There's a local park/pond that graces a particularly busy intersection here in town. It's kind of the unofficial center of the town; the place by which you can locate yourself with respect to anything else around here. On the lawn, during the Christmas season, a number of displays were erected to celebrate the impending holidays of various groups: a gaudy Christmas tree, a Jewish display with a menorah, and a large display from the local atheist club, who describe themselves thus, "A group that provides support, outreach, meaningful discussion, opportunities for activism, friendship, and fun for fellow atheists." The display read, "Our hope for the holidays: peace on Earth."

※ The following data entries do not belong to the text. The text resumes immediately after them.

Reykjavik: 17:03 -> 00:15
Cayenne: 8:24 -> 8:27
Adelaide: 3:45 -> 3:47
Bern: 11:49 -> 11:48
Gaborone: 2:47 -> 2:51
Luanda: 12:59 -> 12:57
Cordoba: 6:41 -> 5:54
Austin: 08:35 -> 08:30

Now, first of all, I'd like to thank the local atheist group for their kind, timely message. Many other secular/atheist organizations have been plastering the public space with deliberately provocative messages that do little more, I imagine, than let these folks feel really satisfied with themselves and offend the people that they take to be idiots. Not this local atheist group. They decided to be kind and offer well-wishes of peace on Earth, a sentiment with which I whole-heartedly agree (after all, I follow its Prince)! Especially during a time that can be so chaotic and self-centered, the desire for peace is a lovely standout.
I wonder, though, whether the desire for peace can really be explained or justified on an atheist worldview. I suspect that it cannot. When the atheist expresses a desire for peace on Earth, he is, on his worldview, merely stating his preference. But he isn't giving us any reason why we ought to share it. He can say that he desires peace on Earth, but he can't give me a reason that I should desire it. To hope for peace on Earth is very much like having hope for root beer with lunch.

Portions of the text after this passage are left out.